I’m trying to train a model on multiGPU using nn.DataParallel and the program gets stuck. (in the sense I can’t even ctrl+c to stop it). My system has 3x A100 GPUs. However, the same code works on a multi-GPU system using nn.DataParallel on system with V100 GPUs. How can I debug what’s going wrong?
I have installed pytorch and cudatoolkit using anaconda. Both are in its latest version (as of writing this post). Nvidia driver version is 465 and Cuda version is 11.0.
Output of $ nvidia-smi topo -m
GPU0 GPU1 GPU2 CPU Affinity NUMA Affinity
GPU0 X SYS SYS 0-15,32-47 0
GPU1 SYS X NODE 16-31,48-63 1
GPU2 SYS NODE X 16-31,48-63 1
Legend:
X = Self
SYS = Connection traversing PCIe as well as the SMP interconnect between NUMA nodes (e.g., QPI/UPI)
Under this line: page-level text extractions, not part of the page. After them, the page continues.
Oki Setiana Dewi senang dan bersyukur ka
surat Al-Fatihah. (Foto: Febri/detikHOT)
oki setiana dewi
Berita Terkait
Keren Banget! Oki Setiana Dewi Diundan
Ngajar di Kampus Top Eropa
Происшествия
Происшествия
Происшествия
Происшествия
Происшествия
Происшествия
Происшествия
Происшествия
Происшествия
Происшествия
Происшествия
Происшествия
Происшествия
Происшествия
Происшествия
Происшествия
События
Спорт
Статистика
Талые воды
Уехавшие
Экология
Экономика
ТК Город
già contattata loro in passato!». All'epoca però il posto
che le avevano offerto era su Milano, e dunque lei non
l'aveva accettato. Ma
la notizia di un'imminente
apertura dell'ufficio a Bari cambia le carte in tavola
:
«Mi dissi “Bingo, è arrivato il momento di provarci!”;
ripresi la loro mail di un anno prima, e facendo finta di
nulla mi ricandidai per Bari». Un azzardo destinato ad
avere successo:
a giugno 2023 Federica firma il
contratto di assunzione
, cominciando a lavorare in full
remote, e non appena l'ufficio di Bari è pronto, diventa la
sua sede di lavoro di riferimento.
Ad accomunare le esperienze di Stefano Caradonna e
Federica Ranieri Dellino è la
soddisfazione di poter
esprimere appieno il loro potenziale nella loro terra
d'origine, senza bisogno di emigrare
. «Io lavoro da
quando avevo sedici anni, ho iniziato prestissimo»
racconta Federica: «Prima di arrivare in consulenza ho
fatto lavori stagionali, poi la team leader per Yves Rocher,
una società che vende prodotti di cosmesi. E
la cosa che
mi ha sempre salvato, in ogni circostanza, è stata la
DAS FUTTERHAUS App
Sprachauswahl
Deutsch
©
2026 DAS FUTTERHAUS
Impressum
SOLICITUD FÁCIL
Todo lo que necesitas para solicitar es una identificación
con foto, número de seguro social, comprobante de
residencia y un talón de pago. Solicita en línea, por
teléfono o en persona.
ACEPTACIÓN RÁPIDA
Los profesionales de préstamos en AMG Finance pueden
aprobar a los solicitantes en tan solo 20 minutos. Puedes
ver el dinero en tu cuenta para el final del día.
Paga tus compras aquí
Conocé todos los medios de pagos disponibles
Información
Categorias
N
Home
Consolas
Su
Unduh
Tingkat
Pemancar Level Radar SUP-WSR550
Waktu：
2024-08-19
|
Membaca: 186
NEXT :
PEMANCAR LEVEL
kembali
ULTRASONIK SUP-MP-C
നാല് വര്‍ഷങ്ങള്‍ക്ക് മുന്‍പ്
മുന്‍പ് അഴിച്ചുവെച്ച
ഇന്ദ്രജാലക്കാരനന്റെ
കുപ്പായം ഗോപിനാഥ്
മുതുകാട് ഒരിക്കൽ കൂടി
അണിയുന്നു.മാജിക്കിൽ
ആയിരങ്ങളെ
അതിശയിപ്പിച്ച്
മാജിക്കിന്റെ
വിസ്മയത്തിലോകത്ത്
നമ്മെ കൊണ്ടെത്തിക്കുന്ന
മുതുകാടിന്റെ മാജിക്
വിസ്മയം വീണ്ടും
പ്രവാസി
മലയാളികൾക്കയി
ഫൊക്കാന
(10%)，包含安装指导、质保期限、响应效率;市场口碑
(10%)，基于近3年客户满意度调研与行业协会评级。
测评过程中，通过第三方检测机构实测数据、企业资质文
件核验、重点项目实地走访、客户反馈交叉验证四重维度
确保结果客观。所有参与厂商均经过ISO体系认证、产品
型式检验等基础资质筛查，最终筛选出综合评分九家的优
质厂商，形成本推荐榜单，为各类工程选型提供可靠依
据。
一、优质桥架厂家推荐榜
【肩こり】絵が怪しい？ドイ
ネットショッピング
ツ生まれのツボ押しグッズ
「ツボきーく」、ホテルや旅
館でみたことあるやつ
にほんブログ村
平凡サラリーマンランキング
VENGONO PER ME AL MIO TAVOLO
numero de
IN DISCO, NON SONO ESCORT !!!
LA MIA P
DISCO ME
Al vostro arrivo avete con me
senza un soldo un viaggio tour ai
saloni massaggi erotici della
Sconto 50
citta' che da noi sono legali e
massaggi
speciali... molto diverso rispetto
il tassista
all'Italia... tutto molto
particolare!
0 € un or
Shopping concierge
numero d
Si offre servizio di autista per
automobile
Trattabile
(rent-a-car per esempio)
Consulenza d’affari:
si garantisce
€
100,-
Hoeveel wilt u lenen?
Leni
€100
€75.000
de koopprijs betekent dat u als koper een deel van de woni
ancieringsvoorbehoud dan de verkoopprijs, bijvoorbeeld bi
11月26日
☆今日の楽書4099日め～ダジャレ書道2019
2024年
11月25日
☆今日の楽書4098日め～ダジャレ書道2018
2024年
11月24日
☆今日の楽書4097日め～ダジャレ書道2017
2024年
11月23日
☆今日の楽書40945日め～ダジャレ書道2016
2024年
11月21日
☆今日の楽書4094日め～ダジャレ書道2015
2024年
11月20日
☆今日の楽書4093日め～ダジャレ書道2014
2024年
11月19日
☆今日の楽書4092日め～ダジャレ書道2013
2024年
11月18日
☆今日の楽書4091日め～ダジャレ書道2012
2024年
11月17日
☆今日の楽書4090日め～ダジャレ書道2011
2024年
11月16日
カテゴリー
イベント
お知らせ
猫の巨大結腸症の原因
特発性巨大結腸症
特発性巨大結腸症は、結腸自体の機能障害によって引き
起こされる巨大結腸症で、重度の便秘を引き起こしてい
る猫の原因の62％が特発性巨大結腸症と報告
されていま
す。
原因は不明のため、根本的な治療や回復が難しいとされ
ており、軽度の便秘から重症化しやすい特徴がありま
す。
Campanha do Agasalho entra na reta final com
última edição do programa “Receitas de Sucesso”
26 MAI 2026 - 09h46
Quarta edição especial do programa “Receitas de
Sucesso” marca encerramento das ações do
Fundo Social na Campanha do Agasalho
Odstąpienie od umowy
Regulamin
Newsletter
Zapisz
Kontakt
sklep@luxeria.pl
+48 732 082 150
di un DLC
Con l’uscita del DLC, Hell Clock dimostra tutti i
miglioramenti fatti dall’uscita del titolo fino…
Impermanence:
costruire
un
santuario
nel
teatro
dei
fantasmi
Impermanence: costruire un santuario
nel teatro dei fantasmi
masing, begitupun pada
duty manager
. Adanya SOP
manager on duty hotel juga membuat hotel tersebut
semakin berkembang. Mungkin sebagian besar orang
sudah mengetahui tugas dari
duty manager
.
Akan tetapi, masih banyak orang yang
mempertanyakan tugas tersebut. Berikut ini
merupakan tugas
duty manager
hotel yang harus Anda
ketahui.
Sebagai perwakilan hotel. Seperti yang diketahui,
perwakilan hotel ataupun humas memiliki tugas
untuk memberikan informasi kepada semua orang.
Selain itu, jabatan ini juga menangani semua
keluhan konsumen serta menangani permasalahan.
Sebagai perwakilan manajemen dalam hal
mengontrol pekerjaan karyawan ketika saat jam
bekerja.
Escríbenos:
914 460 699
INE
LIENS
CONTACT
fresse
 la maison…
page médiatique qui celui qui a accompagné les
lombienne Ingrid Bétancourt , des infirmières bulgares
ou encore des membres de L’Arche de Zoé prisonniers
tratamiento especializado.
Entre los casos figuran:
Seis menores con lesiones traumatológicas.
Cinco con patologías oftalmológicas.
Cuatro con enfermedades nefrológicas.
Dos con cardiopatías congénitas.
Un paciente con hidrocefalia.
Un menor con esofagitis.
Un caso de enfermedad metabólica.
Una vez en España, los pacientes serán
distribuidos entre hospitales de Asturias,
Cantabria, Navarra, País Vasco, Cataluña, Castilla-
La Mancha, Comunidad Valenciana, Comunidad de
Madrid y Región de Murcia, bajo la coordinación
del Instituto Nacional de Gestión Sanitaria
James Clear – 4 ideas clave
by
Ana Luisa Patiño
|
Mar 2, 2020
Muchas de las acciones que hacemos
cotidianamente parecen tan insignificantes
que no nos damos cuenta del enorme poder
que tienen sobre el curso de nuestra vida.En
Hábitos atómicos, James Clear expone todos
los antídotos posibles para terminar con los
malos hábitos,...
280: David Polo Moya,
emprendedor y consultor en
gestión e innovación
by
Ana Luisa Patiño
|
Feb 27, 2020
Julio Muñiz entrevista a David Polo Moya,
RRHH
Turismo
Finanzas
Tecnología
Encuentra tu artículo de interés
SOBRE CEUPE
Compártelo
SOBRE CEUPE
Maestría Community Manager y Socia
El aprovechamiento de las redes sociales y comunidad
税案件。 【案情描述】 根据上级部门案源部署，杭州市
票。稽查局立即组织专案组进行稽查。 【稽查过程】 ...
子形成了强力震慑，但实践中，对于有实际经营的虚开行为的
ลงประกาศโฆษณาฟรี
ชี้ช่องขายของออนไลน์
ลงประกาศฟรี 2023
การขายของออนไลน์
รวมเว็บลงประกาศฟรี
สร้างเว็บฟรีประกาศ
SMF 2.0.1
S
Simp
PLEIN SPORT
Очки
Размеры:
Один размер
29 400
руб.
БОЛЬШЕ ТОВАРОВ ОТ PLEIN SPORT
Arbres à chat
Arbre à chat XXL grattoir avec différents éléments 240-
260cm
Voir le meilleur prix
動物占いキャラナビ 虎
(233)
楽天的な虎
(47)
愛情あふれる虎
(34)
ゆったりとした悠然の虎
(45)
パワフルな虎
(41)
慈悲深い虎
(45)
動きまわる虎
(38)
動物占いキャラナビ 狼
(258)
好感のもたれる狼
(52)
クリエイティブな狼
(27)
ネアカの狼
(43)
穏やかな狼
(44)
NODE = Connection traversing PCIe as well as the interconnect between PCIe Host Bridges within a NUMA node
PHB = Connection traversing PCIe as well as a PCIe Host Bridge (typically the CPU)
PXB = Connection traversing multiple PCIe bridges (without traversing the PCIe Host Bridge)
PIX = Connection traversing at most a single PCIe bridge
NV# = Connection traversing a bonded set of # NVLinks
Output of $nvidia-smi
$ nvidia-smi
Wed Jun 30 05:51:19 2021
+-----------------------------------------------------------------------------+
| NVIDIA-SMI 465.19.01 Driver Version: 465.19.01 CUDA Version: 11.3 |
|-------------------------------+----------------------+----------------------+
| GPU Name Persistence-M| Bus-Id Disp.A | Volatile Uncorr. ECC |
| Fan Temp Perf Pwr:Usage/Cap| Memory-Usage | GPU-Util Compute M. |
| | | MIG M. |
|===============================+======================+======================|
| 0 NVIDIA A100-PCI... On | 00000000:21:00.0 Off | 0 |
| N/A 21C P0 33W / 250W | 0MiB / 40536MiB | 0% Default |
| | | Disabled |
+-------------------------------+----------------------+----------------------+
| 1 NVIDIA A100-PCI... On | 00000000:81:00.0 Off | 0 |
| N/A 22C P0 35W / 250W | 11615MiB / 40536MiB | 0% Default |
| | | Disabled |
+-------------------------------+----------------------+----------------------+
| 2 NVIDIA A100-PCI... On | 00000000:E2:00.0 Off | 0 |
| N/A 21C P0 32W / 250W | 0MiB / 40536MiB | 0% Default |
| | | Disabled |
+-------------------------------+----------------------+----------------------+
Output of $ python -c "import torch;print(torch.__version__);print(torch.cuda.is_available())"
1.8.1+cu111
True
Thank you